Without giving in to determinism, what can be said is that there is a structural problem linked to the zero or negative interest rates of the rich countries. I fear that they will stay close to zero for a long time due to deflation. As a result, investors will continue to take irresponsible risks in the financial markets: the lower the interest rates, the more investors are encouraged to risk everything to make their investments profitable. The lack of yield on bond securities then becomes a permanent incentive to fault. Coupled with the enormity of private (and not public) debts in the world, this makes an ideal cocktail for a new crisis.
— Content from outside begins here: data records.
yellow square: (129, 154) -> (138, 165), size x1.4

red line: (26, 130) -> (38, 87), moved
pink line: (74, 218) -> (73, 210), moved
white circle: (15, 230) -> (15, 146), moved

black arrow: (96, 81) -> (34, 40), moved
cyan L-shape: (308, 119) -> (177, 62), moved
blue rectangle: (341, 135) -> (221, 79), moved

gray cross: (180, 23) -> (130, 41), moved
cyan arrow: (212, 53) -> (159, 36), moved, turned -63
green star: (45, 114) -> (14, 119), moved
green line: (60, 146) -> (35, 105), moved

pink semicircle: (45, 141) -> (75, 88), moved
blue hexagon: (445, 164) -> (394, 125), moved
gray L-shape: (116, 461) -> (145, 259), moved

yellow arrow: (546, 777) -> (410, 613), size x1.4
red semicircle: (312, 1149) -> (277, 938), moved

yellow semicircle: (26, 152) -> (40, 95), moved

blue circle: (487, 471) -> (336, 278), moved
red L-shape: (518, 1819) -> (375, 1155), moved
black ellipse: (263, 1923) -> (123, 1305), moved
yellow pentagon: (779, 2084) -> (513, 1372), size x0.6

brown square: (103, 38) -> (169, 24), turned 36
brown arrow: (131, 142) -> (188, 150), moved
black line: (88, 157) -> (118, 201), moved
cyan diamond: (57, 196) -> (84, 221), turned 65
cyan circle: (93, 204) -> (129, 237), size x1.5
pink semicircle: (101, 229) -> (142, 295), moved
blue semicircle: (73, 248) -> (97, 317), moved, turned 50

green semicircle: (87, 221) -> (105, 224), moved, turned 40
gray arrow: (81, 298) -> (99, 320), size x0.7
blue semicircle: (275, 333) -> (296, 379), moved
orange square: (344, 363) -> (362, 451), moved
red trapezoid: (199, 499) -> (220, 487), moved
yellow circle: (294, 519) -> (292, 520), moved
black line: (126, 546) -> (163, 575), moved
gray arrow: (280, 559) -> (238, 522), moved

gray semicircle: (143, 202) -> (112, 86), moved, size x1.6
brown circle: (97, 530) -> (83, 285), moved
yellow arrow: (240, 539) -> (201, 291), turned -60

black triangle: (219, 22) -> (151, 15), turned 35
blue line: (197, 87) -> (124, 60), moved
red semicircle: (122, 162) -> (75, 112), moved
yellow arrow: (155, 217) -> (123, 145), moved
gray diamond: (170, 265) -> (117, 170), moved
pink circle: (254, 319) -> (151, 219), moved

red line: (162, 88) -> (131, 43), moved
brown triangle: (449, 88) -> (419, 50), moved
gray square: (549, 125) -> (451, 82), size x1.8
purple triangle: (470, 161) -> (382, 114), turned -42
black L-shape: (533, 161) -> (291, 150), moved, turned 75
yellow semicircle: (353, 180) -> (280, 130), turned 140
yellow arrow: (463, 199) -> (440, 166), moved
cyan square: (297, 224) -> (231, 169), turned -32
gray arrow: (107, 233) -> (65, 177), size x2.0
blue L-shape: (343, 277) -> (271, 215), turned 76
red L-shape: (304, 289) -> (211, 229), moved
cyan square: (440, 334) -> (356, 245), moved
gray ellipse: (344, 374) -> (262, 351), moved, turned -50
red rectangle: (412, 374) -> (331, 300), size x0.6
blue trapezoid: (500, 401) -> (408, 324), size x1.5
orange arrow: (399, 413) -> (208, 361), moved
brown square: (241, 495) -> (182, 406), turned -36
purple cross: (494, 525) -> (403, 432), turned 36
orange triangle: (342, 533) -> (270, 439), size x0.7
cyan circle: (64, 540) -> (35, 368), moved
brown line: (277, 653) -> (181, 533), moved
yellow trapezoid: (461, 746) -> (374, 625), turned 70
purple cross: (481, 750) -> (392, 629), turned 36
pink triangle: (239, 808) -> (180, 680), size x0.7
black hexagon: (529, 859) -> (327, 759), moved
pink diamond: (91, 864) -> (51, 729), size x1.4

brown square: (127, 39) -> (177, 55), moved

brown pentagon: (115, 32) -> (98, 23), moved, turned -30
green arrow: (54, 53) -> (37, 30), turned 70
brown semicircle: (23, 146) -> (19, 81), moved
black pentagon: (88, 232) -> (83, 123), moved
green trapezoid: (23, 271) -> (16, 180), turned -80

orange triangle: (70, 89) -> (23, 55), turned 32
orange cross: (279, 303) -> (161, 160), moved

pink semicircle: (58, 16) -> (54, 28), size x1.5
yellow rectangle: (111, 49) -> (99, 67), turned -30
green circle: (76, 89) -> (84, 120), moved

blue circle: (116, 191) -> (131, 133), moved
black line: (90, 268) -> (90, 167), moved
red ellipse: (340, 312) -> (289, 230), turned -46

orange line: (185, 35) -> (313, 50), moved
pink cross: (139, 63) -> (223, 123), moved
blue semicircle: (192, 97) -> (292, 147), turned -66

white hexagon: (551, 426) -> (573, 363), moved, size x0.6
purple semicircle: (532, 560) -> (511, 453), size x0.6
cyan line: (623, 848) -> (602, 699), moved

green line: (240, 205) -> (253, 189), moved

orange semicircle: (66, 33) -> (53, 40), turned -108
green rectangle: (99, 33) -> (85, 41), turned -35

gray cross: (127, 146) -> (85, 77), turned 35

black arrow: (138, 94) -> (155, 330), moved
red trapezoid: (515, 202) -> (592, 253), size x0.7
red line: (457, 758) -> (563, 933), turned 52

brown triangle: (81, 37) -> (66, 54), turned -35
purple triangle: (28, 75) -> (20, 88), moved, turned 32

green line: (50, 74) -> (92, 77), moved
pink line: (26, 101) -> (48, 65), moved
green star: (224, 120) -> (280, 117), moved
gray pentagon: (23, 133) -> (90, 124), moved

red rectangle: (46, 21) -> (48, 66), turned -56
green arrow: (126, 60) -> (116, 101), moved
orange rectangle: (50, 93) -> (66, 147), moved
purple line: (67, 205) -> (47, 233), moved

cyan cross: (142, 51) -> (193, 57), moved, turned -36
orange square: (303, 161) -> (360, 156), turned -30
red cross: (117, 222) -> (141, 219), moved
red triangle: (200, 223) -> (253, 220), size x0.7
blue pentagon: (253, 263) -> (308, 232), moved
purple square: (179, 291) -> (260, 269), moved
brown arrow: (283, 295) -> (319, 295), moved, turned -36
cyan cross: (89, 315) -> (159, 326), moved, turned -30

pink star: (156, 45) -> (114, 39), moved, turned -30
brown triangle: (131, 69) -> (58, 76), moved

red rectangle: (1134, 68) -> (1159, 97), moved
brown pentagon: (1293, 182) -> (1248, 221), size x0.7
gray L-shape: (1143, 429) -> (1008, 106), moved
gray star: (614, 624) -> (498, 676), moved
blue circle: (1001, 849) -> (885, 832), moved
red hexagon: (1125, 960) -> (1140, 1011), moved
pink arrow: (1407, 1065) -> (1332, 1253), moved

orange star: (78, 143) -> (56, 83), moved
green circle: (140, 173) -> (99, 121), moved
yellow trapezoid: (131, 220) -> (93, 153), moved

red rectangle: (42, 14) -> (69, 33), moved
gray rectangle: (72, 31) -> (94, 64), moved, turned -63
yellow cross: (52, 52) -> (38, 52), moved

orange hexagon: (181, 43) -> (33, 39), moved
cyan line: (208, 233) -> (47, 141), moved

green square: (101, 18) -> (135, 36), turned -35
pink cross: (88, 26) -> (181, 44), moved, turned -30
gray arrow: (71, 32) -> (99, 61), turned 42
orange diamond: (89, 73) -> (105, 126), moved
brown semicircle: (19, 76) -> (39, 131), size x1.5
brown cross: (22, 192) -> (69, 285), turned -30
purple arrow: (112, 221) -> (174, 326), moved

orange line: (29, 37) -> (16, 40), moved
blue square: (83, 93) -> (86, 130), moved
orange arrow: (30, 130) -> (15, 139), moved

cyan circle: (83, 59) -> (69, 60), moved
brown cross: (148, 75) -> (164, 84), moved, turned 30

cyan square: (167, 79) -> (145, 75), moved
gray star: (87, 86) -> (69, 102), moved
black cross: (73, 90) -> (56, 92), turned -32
Where would this crisis begin?

There are many possible homes. First, there is the debt of American students, which exceeds $ 1.5 trillion. American students entering the workforce can only pay off their debt if they have high wages early in their careers. And it is only possible if the US economy really resolves the unemployment hidden behind the underpaid odd jobs, if inflation goes up again accompanied by strong growth (which would be a catastrophe for the climate). However, there is a real risk that the US labor market will run out of steam, which could end up in a situation similar to that of 2007.

A second possible home would be… a new crisis in subprime. Many American credit institutions have started doing the same thing again before 2007. They lend again to poor American households, before securitizing these bad loans and disseminating them on the international markets. As if we had learned nothing from the 2008 rout! Another possible source in the United States: credit card debt: approximately $ 1,000 billion. These mountains of debt are linked together and create an economy where debt plays the role of a hard drug. How long will the American drug addict manage to get the cam without which he can no longer live?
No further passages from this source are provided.